» **REQUIREMENT**
Print each line once more, unchanged, from the line holding "Código P2002 – ¿Qué significa y cómo" to the end of the listing below.

» **EXERCISE INPUTS**

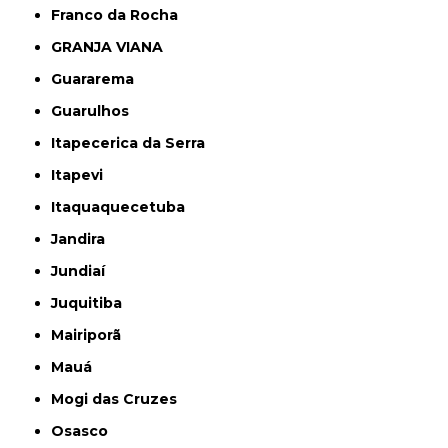
Franco da Rocha
GRANJA VIANA
Guararema
Guarulhos
Itapecerica da Serra
Itapevi
Itaquaquecetuba
Jandira
Jundiaí
Juquitiba
Mairiporã
Mauá
Mogi das Cruzes
Osasco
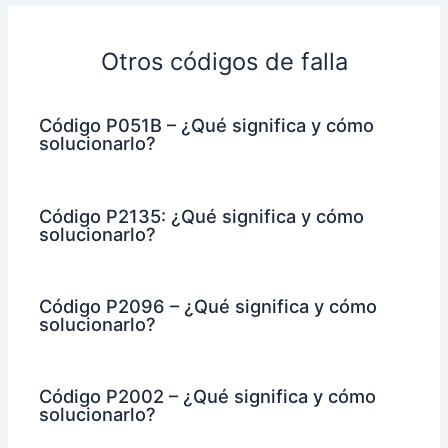
Otros códigos de falla
Código P051B – ¿Qué significa y cómo
solucionarlo?
Código P2135: ¿Qué significa y cómo
solucionarlo?
Código P2096 – ¿Qué significa y cómo
solucionarlo?
Código P2002 – ¿Qué significa y cómo
solucionarlo?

» **TASK SOLUTION**
Código P2002 – ¿Qué significa y cómo
solucionarlo?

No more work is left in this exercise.